ドラマアカデミー賞 ’99
■第20回( )
最優秀作品賞
「ケイゾク」 TBS系 推理力抜群のエリート警部補・柴田(中谷美紀)と暗い過去をもつ腕利き刑事・真山(渡部篤郎)が迷宮入りした事件を扱う捜査2係で活躍する。1話完結の推理ドラマとして展開した前半に対し、後半は真山の過去を軸に話を展開。斬新な映像や軽妙な演出も効果的で、視聴者を最後まで飽きさせず引きつけた。
主演男優賞
江口洋介 「救命病棟24時」 フジ系 植物状態の妻をもちながらも医療に命を燃やすシリアスな役どころを、毅然としたふるまいと説得力ある口調で演じて地力を見せつけた。

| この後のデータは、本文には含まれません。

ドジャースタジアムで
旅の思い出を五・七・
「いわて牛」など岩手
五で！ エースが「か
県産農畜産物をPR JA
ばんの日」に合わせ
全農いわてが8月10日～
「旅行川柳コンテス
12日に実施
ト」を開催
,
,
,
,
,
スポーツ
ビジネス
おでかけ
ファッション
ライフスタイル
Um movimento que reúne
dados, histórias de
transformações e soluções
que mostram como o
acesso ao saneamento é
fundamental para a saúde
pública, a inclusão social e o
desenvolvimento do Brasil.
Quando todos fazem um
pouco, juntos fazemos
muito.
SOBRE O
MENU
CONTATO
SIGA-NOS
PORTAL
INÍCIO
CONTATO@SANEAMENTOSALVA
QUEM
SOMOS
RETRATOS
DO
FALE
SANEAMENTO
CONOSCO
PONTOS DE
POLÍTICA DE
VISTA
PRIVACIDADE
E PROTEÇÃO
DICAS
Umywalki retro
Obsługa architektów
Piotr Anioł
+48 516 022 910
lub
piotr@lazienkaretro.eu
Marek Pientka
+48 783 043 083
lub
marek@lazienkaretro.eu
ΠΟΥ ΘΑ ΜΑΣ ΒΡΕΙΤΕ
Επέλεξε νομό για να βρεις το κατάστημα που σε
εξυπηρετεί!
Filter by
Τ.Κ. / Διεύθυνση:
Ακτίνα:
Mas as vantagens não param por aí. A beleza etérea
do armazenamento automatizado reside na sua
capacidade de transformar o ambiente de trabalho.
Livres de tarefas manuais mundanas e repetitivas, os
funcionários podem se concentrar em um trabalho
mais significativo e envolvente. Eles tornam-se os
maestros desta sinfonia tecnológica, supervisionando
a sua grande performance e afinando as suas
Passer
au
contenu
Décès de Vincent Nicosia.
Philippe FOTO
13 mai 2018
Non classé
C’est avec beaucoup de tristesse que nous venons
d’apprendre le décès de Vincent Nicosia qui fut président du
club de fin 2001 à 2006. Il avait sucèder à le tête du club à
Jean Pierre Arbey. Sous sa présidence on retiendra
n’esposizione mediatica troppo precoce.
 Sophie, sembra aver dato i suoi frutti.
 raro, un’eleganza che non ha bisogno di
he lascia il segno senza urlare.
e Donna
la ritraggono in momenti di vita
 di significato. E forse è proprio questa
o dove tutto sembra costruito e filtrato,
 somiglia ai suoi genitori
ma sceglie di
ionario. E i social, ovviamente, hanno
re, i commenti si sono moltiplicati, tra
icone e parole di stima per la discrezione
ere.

主演男優賞は今回が初受賞となった。
主演女優賞
中谷美紀 「ケイゾク」 TBS系 独特のテンポで“不思議感”を出し、謎解きの場面では、決して力まず、親しみやすささえ漂う演技を見せて、これまでの刑事像をすっかり覆した。その表現力と想像力には読者からも感嘆の声が多数届いたほど。
助演男優賞・女優賞
渡部篤郎 「ケイゾク」 TBS系 妹を犯した犯人への怒りと刑事としての理性のはざまで苦悩する真山をアクセントの効いた演技で表現した。対照的なキャラクターの柴田(中谷美紀)とのコンビネーションもピタリ。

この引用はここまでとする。